Era noite de Natal e mais uma vez a família Pimentel estava reunida. Dessa chegaram parentes de Lisboa para comemorar o Ano Novo nas praias de Salvador. A imensa mesa exibia o indefectível peru natalino,o tradicional bacalhau à Gomes de Sá, os bolinhos de chuva, doces, frutas cristalizadas, vinhos e uma imensa garrafa de champagne.
Todos embalados no espírito natalino que estimula a confraterniação, a paz entre os homens e a solidaridade cristã, mas, uma ausência foi percebida. Dona Odete que após finalizar os preparativos da ceia retirou-se para o quarto para vestir-se para celebração.
Uma das filhas demonstrando preocupação com a demora de Dona Odete prepara-se para ir até o quarto, quando a matriarca surgiu na porta.
Dona Odete causa espanto a todos exibindo um vestido de lamê vermelho um pouco reduzido para suas medidas fartas, um brilhante batom vermelho delineia os lábios, cobrindo o decote generoso estão os colares dourados combinado com os brincos e na cabeça, o cabelo preso num coque.
Sem emitir uma palavra siquer, vai para a cabeceira da mesa, Seu Brandão posiciona-se ao seu lado evitando fazer perguntas e todos reunem-se da mesma forma. Diante do adiantado da hora, um dos filhos pega a garrafa da champnge e trata de abrir para fazer o brinde natalino. Ao espoucar da garrafa, uma gargalhada metálica explode pela sala.

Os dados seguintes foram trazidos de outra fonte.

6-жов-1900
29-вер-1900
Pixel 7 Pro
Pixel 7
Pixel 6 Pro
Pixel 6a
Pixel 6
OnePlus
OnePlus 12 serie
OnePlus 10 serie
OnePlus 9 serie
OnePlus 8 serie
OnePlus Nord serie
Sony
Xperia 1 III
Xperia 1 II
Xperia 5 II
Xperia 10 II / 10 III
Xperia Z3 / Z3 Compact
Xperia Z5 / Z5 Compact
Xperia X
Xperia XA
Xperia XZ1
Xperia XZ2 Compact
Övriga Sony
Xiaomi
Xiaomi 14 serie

Então, a matriarca toma a garrafa da mão do filho e bebe todo o champagne de um gole só.
A família Salazar fica espantada diante do comportamento inesperado da Dona Odete.
A entidade recém-chegada anuncia:
“ Ah! Vocês estavam reclamando que eu estava demorando, pois estou aqui !”
A mulher olha em direção ao filho mais novo e diz:
“ Seu moço de camisa azul dê um abraço nesse moço seu irmão do lado” e aponta o sobrinho Ricardo que não entende.
Então, a mulher volta-se para mãe de Ricardo e complementa:
“ O pai do seu filho que você disse que foi embora pro estrangeiro quando o menino nasceu está aqui nessa sala “.
Seu Brandão é acometido por uma comprometedora crise de tosse nervosa.
A família é abalada pelo terremoto de revelações que seguem-se através daquela presença antes desconhecida.
Num determinado momento, a Padilha chama um menino que está próximo à mesa e o garoto aproxima-se.
Ao colocar a mão sobre a cabeça da criança, volta-se para uma das noras e vaticina:
“ Pegue esse moço e entregue pro velho, porque é filho dele e deve ser cuidado por ele”
O pequeno Antônio sempre acometido por crises epiléticas era um dos sofrimentos da família nas idas e vindas à emergência dos hospitais.
Após abrir a caixa de Pandora da família Salazar, a entidade afasta-se da mesa e vai em direção à varanda.
Ouve-se uma gargalhada e Maria Padilha sai pela noite natalina a fora.
Uma Odete Salazar Pimentel retorna lívida para a sala de jantar e reúne-se à família..
O sino da igreja de Nossa Senhora de Fatima anuncia meia-noite.
Ela exclama:
– Meu Deus, que hora é essa? A missa do Galo já está começando e eu ainda estou aqui !
zuggi almeida é baiano, escritor e roteirista.